In talks in the United States, Europe and the Middle East, a number of intelligence, military and national security officials described an expanding U. S. program aimed at stifling Iran’s ability to make drones, getting the Russians to release the unmanned “kamikaze. “”All else fails, provide the Ukrainians with the necessary defenses to shoot them down from the sky.
The scale of the effort has become clearer in recent weeks. Management accelerated its moves to deprive Iran of the Western-made parts needed to manufacture the drones sold to Russia after it became clear, upon examining the remains of the intercepted drones, that they are filled with American-made technology.
U. S. forces The U. S. military is helping the Ukrainian military target sites where drones are ready to be released, a difficult task as the Russians move liberation sites from football fields to parking lots. , to Ukraine’s chances of shooting them down, with everything from gunfire to missiles.
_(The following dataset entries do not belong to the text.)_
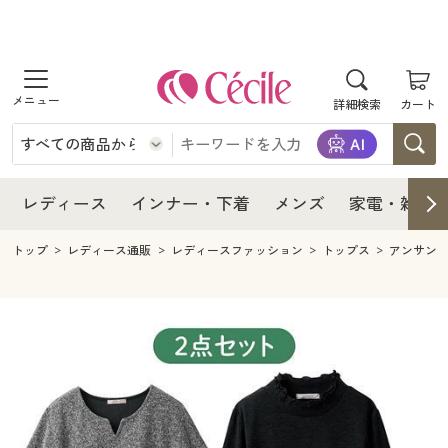
商品を探す
レディース
商品を探す
詳細検索
カート
インナー・下着
レディース通販すべて
レディース
メンズ
インナー・下着通販すべて
レディースファッション
インナー・下着
レディース通販すべて
レディース
インナー・下着
メンズ
家電・雑貨
家電・雑貨
メンズ通販すべて
女性下着
女性下着
メンズ
インナー・下着通販すべて
レディースファッション
トップ
レディース通販
レディースファッション
トップス
アンサン
寝具・インテリア・家具
家電・雑貨すべて
メンズファッション
メンズ下着
家電・雑貨
メンズ通販すべて
女性下着
女性下着
美容・健康
寝具・インテリア・家具通販すべて
家電
メンズ下着
ジュニア・ティーンズ下着
寝具・インテリア・家具
家電・雑貨すべて
メンズファッション
メンズ下着
制服・スクール
美容・健康通販すべて
家具・収納
キッチン・雑貨・日用品
美容・健康
寝具・インテリア・家具通販すべて
家電
メンズ下着
ジュニア・ティーンズ下着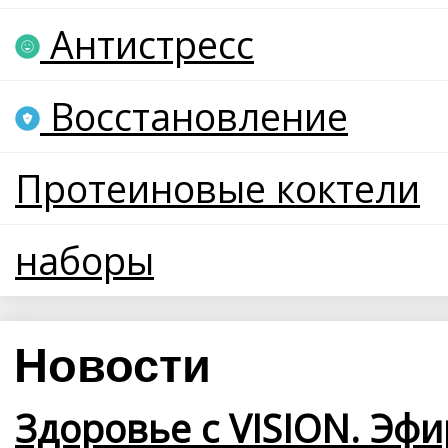
Антистресс
Восстановление
Протеиновые коктели
наборы
Новости
Здоровье с VISION. Эфи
But all 3 approaches have faced profound challenges, and the push to eliminate critical parts for drones is already proving as complicated as the decades-long crusade to deprive Iran of the factors needed to build the sensitive centrifuges it uses to enrich quasi-centrifuges-grade uranium. The Iranians, U. S. intelligence officials have said in recent weeks, are applying their expertise to the drone program on how to spread the manufacture of nuclear centrifuges in the country and locate “dual-use” technologies on the black market to circumvent export controls.
In fact, one of the Iranian corporations designated across Britain, France and Germany as one of the leading brands of one of the two types of drones purchased through the Russians, Quds Aviation, has been on the United Nations lists of Iran’s suppliers for nuclear and nuclear energy. missile systems for years. The company, which is owned by Iran’s military, has expanded its diversity of drones despite waves of sanctions.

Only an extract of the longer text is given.